This book provides a refreshing perspective on the description, study and representation of consonant clusters in Polish. What are the sources of phonotactic complexity? What properties or principles motivate the phonological structure of initial and final consonant clusters? In answering these questions, a necessary turning point consists in investigating sequences of consonants at their most basic level, namely in terms of phonological features. The analysis is exploratory: it leads to discovering prevalent feature patterns in clusters from which new phonotactic generalizations are derived.
A recurring theme in the book is that phonological features vary in weight depending on (1) their distribution in a cluster, (2) their position in a word, and (3) language domain. Positional feature weight reflects the relative importance of place, manner and voice features (e.g. coronal, dorsal, strident, continuant) in constructing cluster inventories, minimizing cognitive effort, facilitating production and triggering specific casual speech processes. Feature weights give rise to previously unidentified positional preferences. Rankings of features and preferences are a testing ground for principles of sonority, contrast, clarity of perception and ease of articulation.

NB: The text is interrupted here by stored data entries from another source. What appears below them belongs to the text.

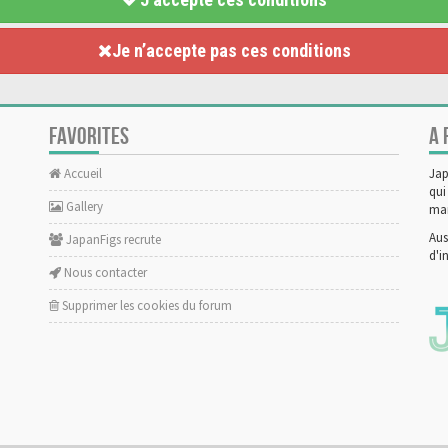
Je n’accepte pas ces conditions
FAVORITES
A 
Accueil
Jap
qui
Gallery
man
Aus
JapanFigs recrute
d'i
Nous contacter
Supprimer les cookies du forum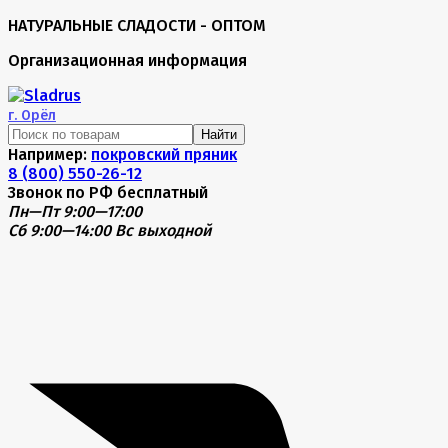
НАТУРАЛЬНЫЕ СЛАДОСТИ - ОПТОМ
Организационная информация
г.
Орёл
Найти
Например:
покровский пряник
8 (800) 550-26-12
Звонок по РФ бесплатный
Пн—Пт 9:00—17:00
Сб 9:00—14:00
Вс выходной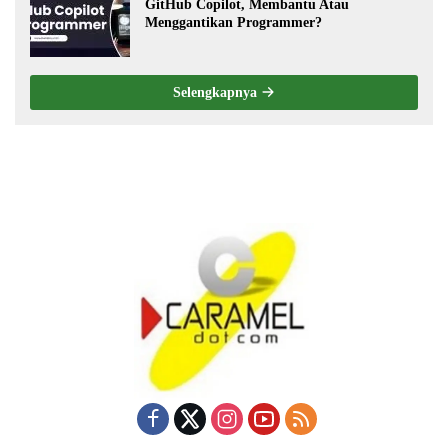
GitHub Copilot, Membantu Atau
Menggantikan Programmer?
Selengkapnya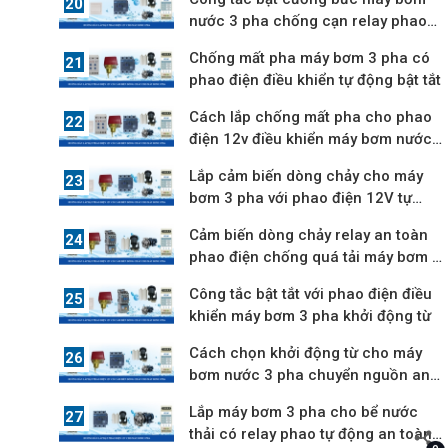
nước 3 pha chống cạn relay phao
điện
Chống mất pha máy bơm 3 pha có
phao điện điều khiển tự động bật tắt
Cách lắp chống mất pha cho phao
điện 12v điều khiển máy bơm nước
3 pha
Lắp cảm biến dòng chảy cho máy
bơm 3 pha với phao điện 12V tự
động
Cảm biến dòng chảy relay an toàn
phao điện chống quá tải máy bơm 3
pha
Công tắc bật tắt với phao điện điều
khiển máy bơm 3 pha khởi động từ
Cách chọn khởi động từ cho máy
bơm nước 3 pha chuyển nguồn an
toàn 12V
Lắp máy bơm 3 pha cho bể nước
thải có relay phao tự động an toàn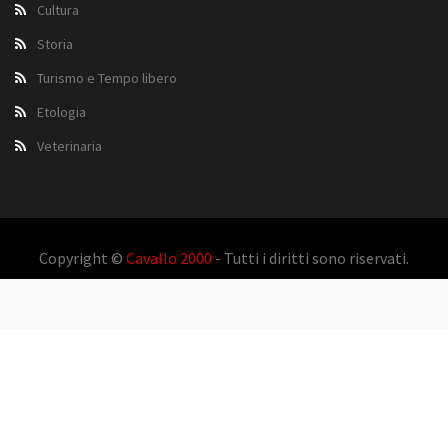
Cultura
Storia
Turismo e Tempo libero
Etologia
Veterinaria
Copyright ©
Cavallo 2000
- Tutti i diritti sono riservati.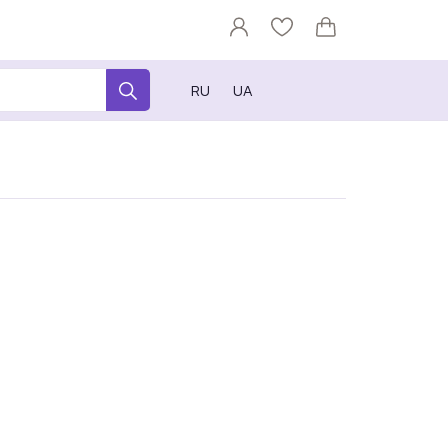
RU
UA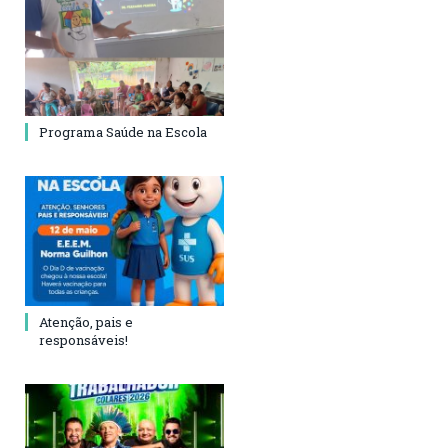
Programa Saúde na Escola
Atenção, pais e
responsáveis!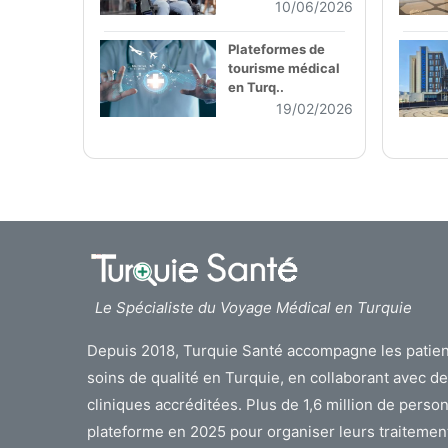
10/06/2026
Plateformes de
tourisme médical
en Turq..
19/02/2026
Le Spécialiste du Voyage Médical en Turquie
Depuis 2018, Turquie Santé accompagne les patien
soins de qualité en Turquie, en collaborant avec 
cliniques accréditées. Plus de 1,6 million de person
plateforme en 2025 pour organiser leurs traitemen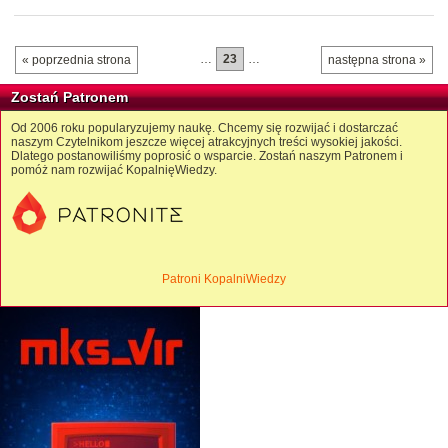
…
23
…
« poprzednia strona
następna strona »
Zostań Patronem
Od 2006 roku popularyzujemy naukę. Chcemy się rozwijać i dostarczać
naszym Czytelnikom jeszcze więcej atrakcyjnych treści wysokiej jakości.
Dlatego postanowiliśmy poprosić o wsparcie. Zostań naszym Patronem i
pomóż nam rozwijać KopalnięWiedzy.
Patroni KopalniWiedzy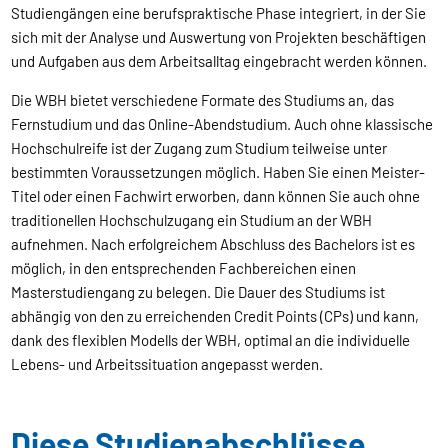
Studiengängen eine berufspraktische Phase integriert, in der Sie
sich mit der Analyse und Auswertung von Projekten beschäftigen
und Aufgaben aus dem Arbeitsalltag eingebracht werden können.
Die WBH bietet verschiedene Formate des Studiums an, das
Fernstudium und das Online-Abendstudium. Auch ohne klassische
Hochschulreife ist der Zugang zum Studium teilweise unter
bestimmten Voraussetzungen möglich. Haben Sie einen Meister-
Titel oder einen Fachwirt erworben, dann können Sie auch ohne
traditionellen Hochschulzugang ein Studium an der WBH
aufnehmen. Nach erfolgreichem Abschluss des Bachelors ist es
möglich, in den entsprechenden Fachbereichen einen
Masterstudiengang zu belegen. Die Dauer des Studiums ist
abhängig von den zu erreichenden Credit Points (CPs) und kann,
dank des flexiblen Modells der WBH, optimal an die individuelle
Lebens- und Arbeitssituation angepasst werden.
Diese Studienabschlüsse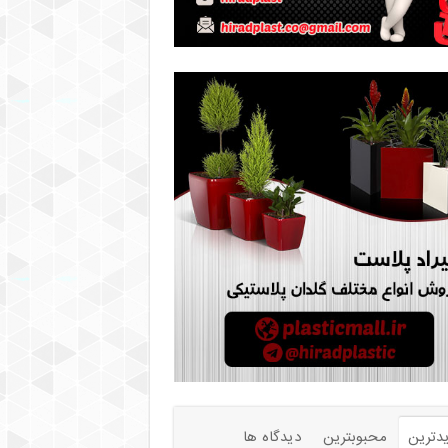
دترین
محبوبترین
دیدگاه ها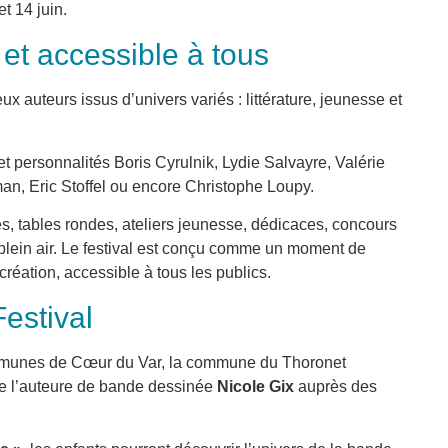
t 14 juin.
et accessible à tous
x auteurs issus d’univers variés : littérature, jeunesse et
et personnalités Boris Cyrulnik, Lydie Salvayre, Valérie
n, Eric Stoffel ou encore Christophe Loupy.
es, tables rondes, ateliers jeunesse, dédicaces, concours
 plein air. Le festival est conçu comme un moment de
 création, accessible à tous les publics.
estival
mmunes de Cœur du Var, la commune du Thoronet
 de l’auteure de bande dessinée
Nicole Gix
auprès des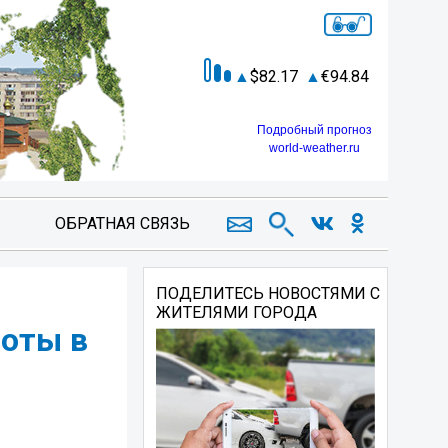
82.17
94.84
Подробный прогноз
world-weather.ru
ОБРАТНАЯ СВЯЗЬ
ПОДЕЛИТЕСЬ НОВОСТЯМИ С
ЖИТЕЛЯМИ ГОРОДА
оты в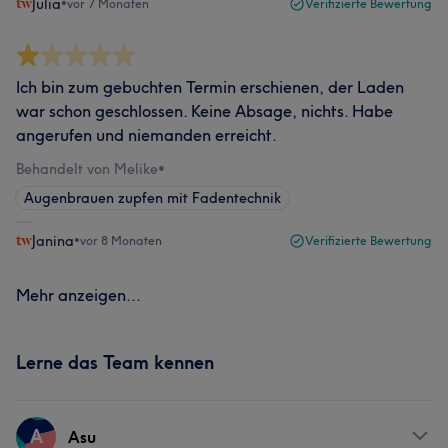
Julia
•
vor 7 Monaten
Verifizierte Bewertung
Ich bin zum gebuchten Termin erschienen, der Laden
war schon geschlossen. Keine Absage, nichts. Habe
angerufen und niemanden erreicht.
Behandelt von Melike
•
Augenbrauen zupfen mit Fadentechnik
Janina
•
vor 8 Monaten
Verifizierte Bewertung
Mehr anzeigen...
Lerne das Team kennen
A
Asu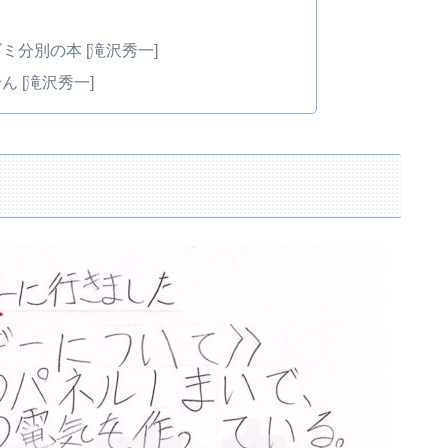
分別の本 [滝沢秀一]
 [滝沢秀一]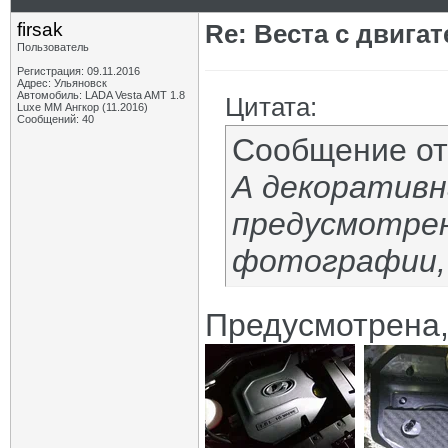
firsak
Re: Веста с двигат
Пользователь
Регистрация: 09.11.2016
Адрес: Ульяновск
Автомобиль: LADA Vesta AMT 1.8
Цитата:
Luxe MM Ангкор (11.2016)
Сообщений: 40
Сообщение о
А декоративн
предусмотре
фотографии,
Предусмотрена,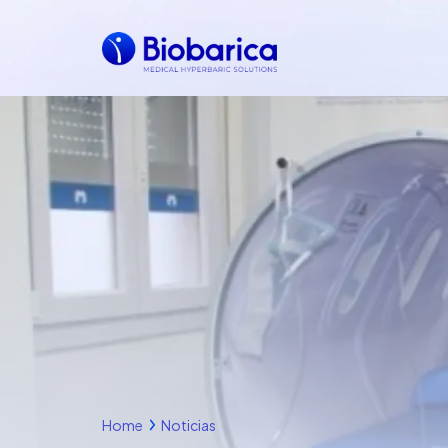
Home
Noticias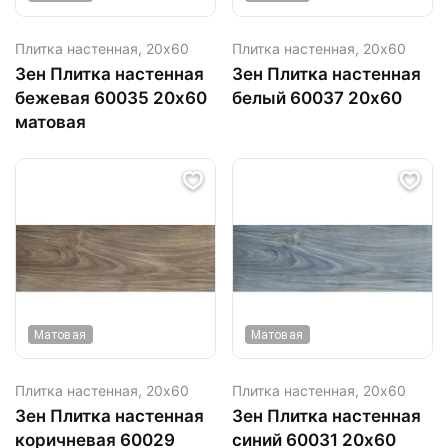
Плитка настенная,
20х60
Плитка настенная,
20х60
Зен Плитка настенная
Зен Плитка настенная
бежевая 60035 20х60
белый 60037 20х60
матовая
Матовая
Матовая
Плитка настенная,
20х60
Плитка настенная,
20х60
Зен Плитка настенная
Зен Плитка настенная
коричневая 60029
синий 60031 20х60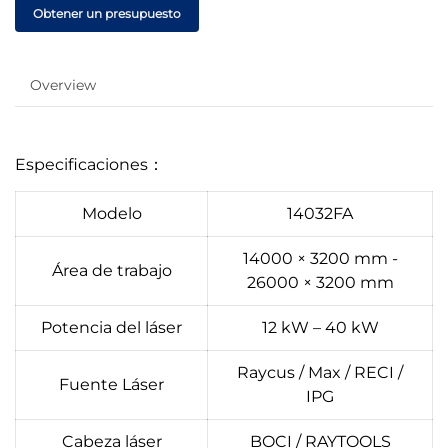
Obtener un presupuesto
Overview
Especificaciones：
Modelo
14032FA
14000 × 3200 mm -
Área de trabajo
26000 × 3200 mm
Potencia del láser
12 kW – 40 kW
Raycus / Max / RECI /
Fuente Láser
IPG
Cabeza láser
BOCI / RAYTOOLS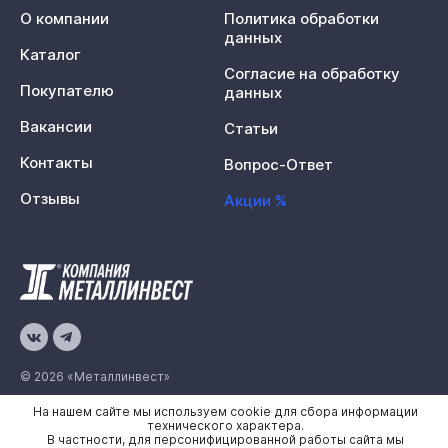
О компании
Политика обработки
данных
Каталог
Согласие на обработку
Покупателю
данных
Вакансии
Статьи
Контакты
Вопрос-Ответ
Отзывы
Акции %
© 2026 «Металлинвест»
На нашем сайте мы используем cookie для сбора информации
Политика конфиденциальности
технического характера.
В частности, для персонифицированной работы сайта мы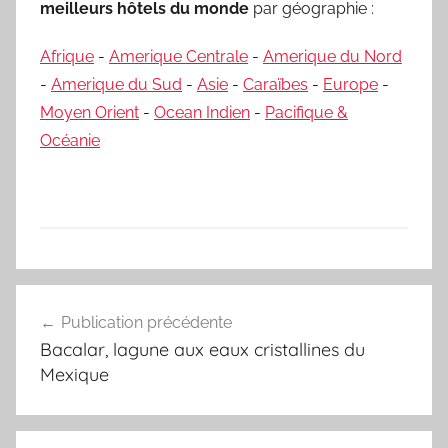
meilleurs hôtels du monde
par géographie :
Afrique
-
Amerique Centrale
-
Amerique du Nord
-
Amerique du Sud
-
Asie
-
Caraïbes
-
Europe
-
Moyen Orient
-
Ocean Indien
-
Pacifique &
Océanie
Navigation
Publication précédente
de
Bacalar, lagune aux eaux cristallines du
l’article
Mexique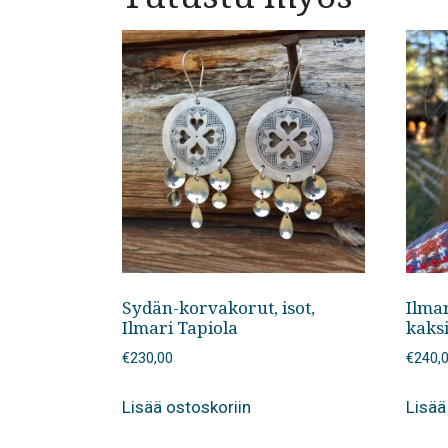
Sydän-korvakorut, isot,
Ilma
Ilmari Tapiola
kaks
€
230,00
€
240,
Lisää ostoskoriin
Lisää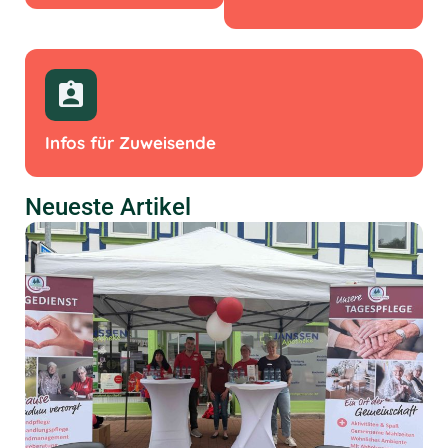
Infos für Zuweisende
Neueste Artikel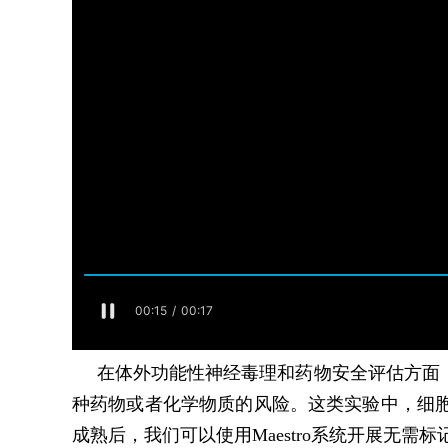
在体外功能性神经毒理和药物安全评估方面，啮
种药物或者化学物质的风险。这类实验中，细
成熟后，我们可以使用Maestro系统开展无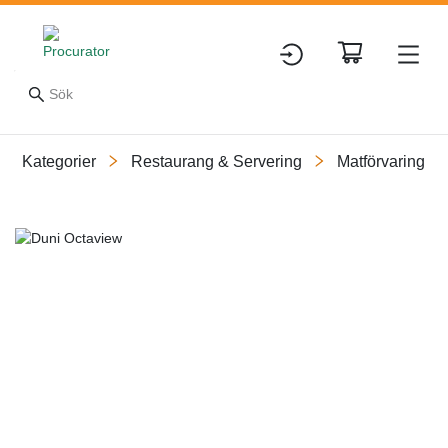
Kategorier
Restaurang & Servering
Matförvaring
Slide 1 of 1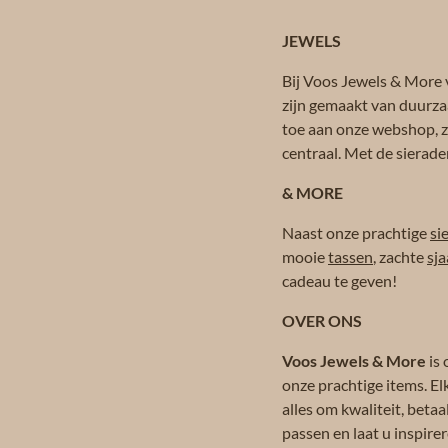
JEWELS
Bij Voos Jewels & More v
zijn gemaakt van duurza
toe aan onze webshop, zo
centraal. Met de sierade
& MORE
Naast onze prachtige
si
mooie
tassen
, zachte
sja
cadeau te geven!
OVER ONS
Voos Jewels & More
is 
onze prachtige items. El
alles om kwaliteit, beta
passen en laat u inspir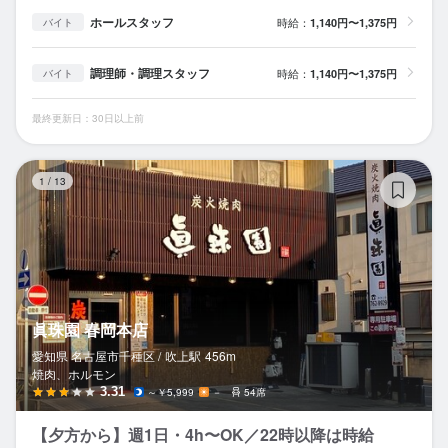
ホールスタッフ
時給：
1,140円〜1,375円
バイト
調理師・調理スタッフ
時給：
1,140円〜1,375円
バイト
最終更新日：30日以上前
眞
1
/
13
眞珠園 春岡本店
愛知県 名古屋市千種区 /
吹上
駅
456m
焼肉、ホルモン
3.31
～￥5,999
－
54席
【夕方から】週1日・4h〜OK／22時以降は時給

This volume addresses practitioners in the field seeking new methods of phonotactic modelling and approaches to complexity, as well as students interested in an overview of current research directions in the study of consonant clusters. Sequences of consonants in Polish are certainly among the most remarkable ones that readers will ever encounter in their linguistic explorations. In this volume, they will come to realise that hundreds of unusually long, odd-looking, sonority-violating, morphologically complex and infrequent clusters are in fact well-motivated and structured according to well-defined tactic patterns of features.